YOUR ASSIGNMENT
Output every line below exactly, please, omitting pictures.

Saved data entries
==*==
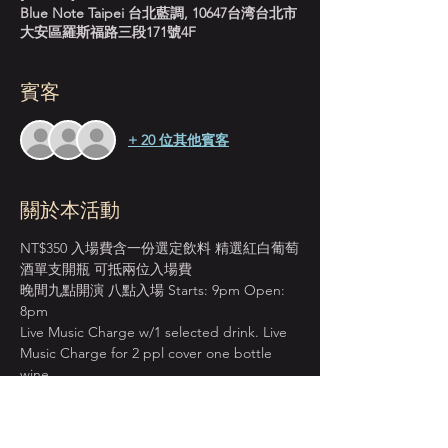
Blue Note Taipei 台北藍調, 10647台湾台北市
大安區羅斯福路三段171號4F
賓客
+ 20 位其他賓客
關於本活動
NT$350 入場費含一份選定飲料 精選紅白葡萄
酒單支開瓶 可抵兩位入場費
晚間九點開演 八點入場 Starts: 9pm Open: 
8pm
Live Music Charge w/1 selected drink. Live 
Music Charge for 2 ppl cover one bottle 
wine.
＊本店僅收現金 Cash Only＊
由職人養成學院所開辦的爵士課程 － 爵士歌
唱班新一期，即將在台北藍調舉辦結業成果發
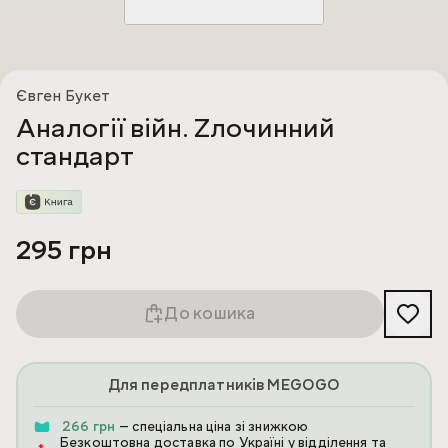
Євген Букет
Аналогії війн. Zлочинний
стандарт
295 грн
До кошика
Для передплатників MEGOGO
266 грн
— спеціальна ціна зі знижкою
Безкоштовна доставка по Україні у відділення та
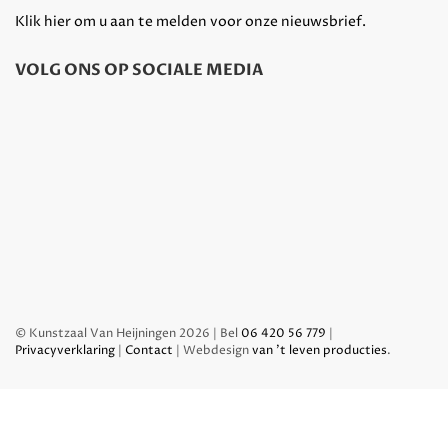
Klik hier om u aan te melden voor onze nieuwsbrief.
VOLG ONS OP SOCIALE MEDIA
© Kunstzaal Van Heijningen 2026 | Bel
06 420 56 779
|
Privacyverklaring
|
Contact
| Webdesign
van 't leven producties
.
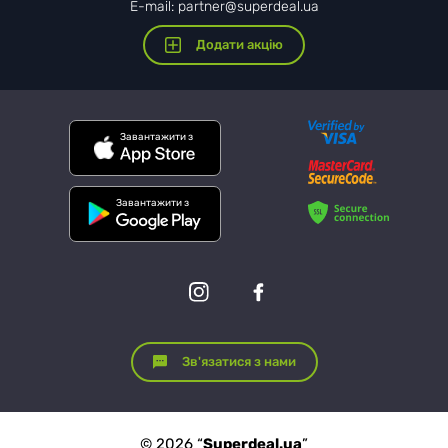
E-mail: partner@superdeal.ua
Додати акцію
Завантажити з
Завантажити з
Зв'язатися з нами
© 2026 “
Superdeal.ua
”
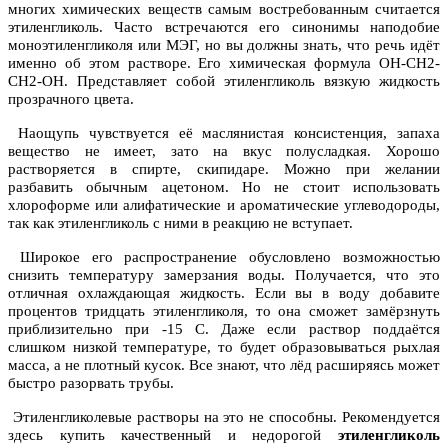
многих химических веществ самым востребованным считается
этиленгликоль. Часто встречаются его синонимы наподобие
моноэтиленгликоля или МЭГ, но вы должны знать, что речь идёт
именно об этом растворе. Его химическая формула OH-CH2-
CH2-OH. Представляет собой этиленгликоль вязкую жидкость
прозрачного цвета.
Наощупь чувствуется её маслянистая консистенция, запаха
вещество не имеет, зато на вкус полусладкая. Хорошо
растворяется в спирте, скипидаре. Можно при желании
разбавить обычным ацетоном. Но не стоит использовать
хлороформе или алифатические и ароматические углеводороды,
так как этиленгликоль с ними в реакцию не вступает.
Широкое его распространение обусловлено возможностью
снизить температуру замерзания воды. Получается, что это
отличная охлаждающая жидкость. Если вы в воду добавите
процентов тридцать этиленгликоля, то она сможет замёрзнуть
приблизительно при -15 С. Даже если раствор поддаётся
слишком низкой температуре, то будет образовываться рыхлая
масса, а не плотный кусок. Все знают, что лёд расширяясь может
быстро разорвать трубы.
Этиленгликолевые растворы на это не способны. Рекомендуется
здесь купить качественный и недорогой
этиленгликоль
==*==
OUTPUT FOR THIS EXERCISE
Blue Note Taipei 台北藍調, 10647台湾台北市
大安區羅斯福路三段171號4F
賓客
+ 20 位其他賓客
關於本活動
NT$350 入場費含一份選定飲料 精選紅白葡萄
酒單支開瓶 可抵兩位入場費
晚間九點開演 八點入場 Starts: 9pm Open: 
8pm
Live Music Charge w/1 selected drink. Live 
Music Charge for 2 ppl cover one bottle 
wine.
＊本店僅收現金 Cash Only＊
由職人養成學院所開辦的爵士課程 － 爵士歌
唱班新一期，即將在台北藍調舉辦結業成果發
Євген Букет
Аналогії війн. Zлочинний
стандарт
295 грн
До кошика
Для передплатників MEGOGO
266 грн
— спеціальна ціна зі знижкою
Безкоштовна доставка по Україні у відділення та
Klik hier om u aan te melden voor onze nieuwsbrief.
VOLG ONS OP SOCIALE MEDIA
© Kunstzaal Van Heijningen 2026 | Bel
06 420 56 779
|
Privacyverklaring
|
Contact
| Webdesign
van 't leven producties
.
E-mail: partner@superdeal.ua
Додати акцію
Завантажити з
Завантажити з
Зв'язатися з нами
© 2026 “
Superdeal.ua
”
многих химических веществ самым востребованным считается
этиленгликоль. Часто встречаются его синонимы наподобие
моноэтиленгликоля или МЭГ, но вы должны знать, что речь идёт
именно об этом растворе. Его химическая формула OH-CH2-
CH2-OH. Представляет собой этиленгликоль вязкую жидкость
прозрачного цвета.
Наощупь чувствуется её маслянистая консистенция, запаха
вещество не имеет, зато на вкус полусладкая. Хорошо
растворяется в спирте, скипидаре. Можно при желании
разбавить обычным ацетоном. Но не стоит использовать
хлороформе или алифатические и ароматические углеводороды,
так как этиленгликоль с ними в реакцию не вступает.
Широкое его распространение обусловлено возможностью
снизить температуру замерзания воды. Получается, что это
отличная охлаждающая жидкость. Если вы в воду добавите
процентов тридцать этиленгликоля, то она сможет замёрзнуть
приблизительно при -15 С. Даже если раствор поддаётся
слишком низкой температуре, то будет образовываться рыхлая
масса, а не плотный кусок. Все знают, что лёд расширяясь может
быстро разорвать трубы.
Этиленгликолевые растворы на это не способны. Рекомендуется
здесь купить качественный и недорогой
этиленгликоль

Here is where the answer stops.